You mentioned startups launching recipe boxes and businesses keen to deploy employee perks. Have you seen any trends or technologies that you expect to be huge in the coming years?
It goes without saying anything related to events and conferences is definitely something that’s huge. It started with Hopin, and then Grip is another one that recently raised their Series A – we also used them to host our Female Founder Office Hours event. It’ll be interesting to see how they stay relevant beyond the pandemic.
We see regulatory changes driving a lot of trends at the early stage such as the EU ESG disclosure rules, but I couldn’t predict which will have enough of an impact to really disrupt their respective space.
What advice would you give to founders emerging during the pandemic? How can they build relationships with companies like Playfair Capital?
Plan and prepare around your cash burn and your cash runway, which is the most important thing. Definitely give yourself a bit of cushion during times like this. If you’re struggling to get to the next fundraise, consider a bridge round or debt funding.
Capitalise opportunities as opposed to focusing on what you’ve lost. Edtech is a perfect example of an emerging trend within the COVID era and being able to capitalise on consumer behaviour and consumer trends. Then, as a result, business decisions and the change in business decisions off the back of it is to your benefit.
A couple of examples of how you could do that is to, first, be able to focus on a new industry, so perhaps an industry that previously wasn’t struggling or didn’t previously have a need or a pain point.
The second would be to consider your business model and get creative with it.

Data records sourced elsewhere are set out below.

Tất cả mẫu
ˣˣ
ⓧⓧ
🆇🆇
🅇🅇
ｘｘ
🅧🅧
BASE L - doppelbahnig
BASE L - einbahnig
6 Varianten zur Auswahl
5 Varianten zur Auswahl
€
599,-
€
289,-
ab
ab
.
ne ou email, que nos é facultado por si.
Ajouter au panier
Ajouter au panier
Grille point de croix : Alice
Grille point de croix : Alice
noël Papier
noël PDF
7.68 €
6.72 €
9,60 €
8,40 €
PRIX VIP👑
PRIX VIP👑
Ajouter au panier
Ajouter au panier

For example, if it’s not a case of cash up front as it previously was or locking your client into three-year terms, consider how you can be more flexible – move them on to a payment plan or perhaps shorter contract terms.

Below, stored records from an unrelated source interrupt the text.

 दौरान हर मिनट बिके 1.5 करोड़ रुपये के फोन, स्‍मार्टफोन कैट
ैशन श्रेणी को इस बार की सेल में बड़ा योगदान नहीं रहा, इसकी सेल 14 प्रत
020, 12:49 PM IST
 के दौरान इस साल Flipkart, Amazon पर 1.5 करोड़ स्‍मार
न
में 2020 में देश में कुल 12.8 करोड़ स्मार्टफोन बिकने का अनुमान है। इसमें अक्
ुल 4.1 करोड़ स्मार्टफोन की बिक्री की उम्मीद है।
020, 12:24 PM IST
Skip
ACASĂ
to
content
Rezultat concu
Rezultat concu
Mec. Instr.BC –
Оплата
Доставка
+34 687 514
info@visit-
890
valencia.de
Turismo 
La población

Ultimately, if you can build that customer loyalty and help them get through COVID, that is more valuable than just being able to stick to the way that you’ve always done things.
The third thing is marketing. Consider how everything is completely digital, how you’re going to stand out in the digital space, and the cost that is associated with that. Hiring is key, too – with remote hiring, it means that you suddenly have access to a far wider pool of talent. All of these elements are opportunities to capitalise on.
There’s a huge amount of dry powder in the market and VCs are still investing. I wouldn’t let COVID stop a founder from getting in touch with a VC. All I would say is, perhaps, get in touch a little bit earlier than you otherwise would, because VCs might be focused on portfolio companies as more companies might be coming to them for bridge funding. There is just a lot more volume.
In order to start building that relationship early, I would suggest having virtual chats over coffee with investors on a regular basis rather than having an official opening for your round post-COVID.
Jeevan Sunner is associate at Playfair Capital.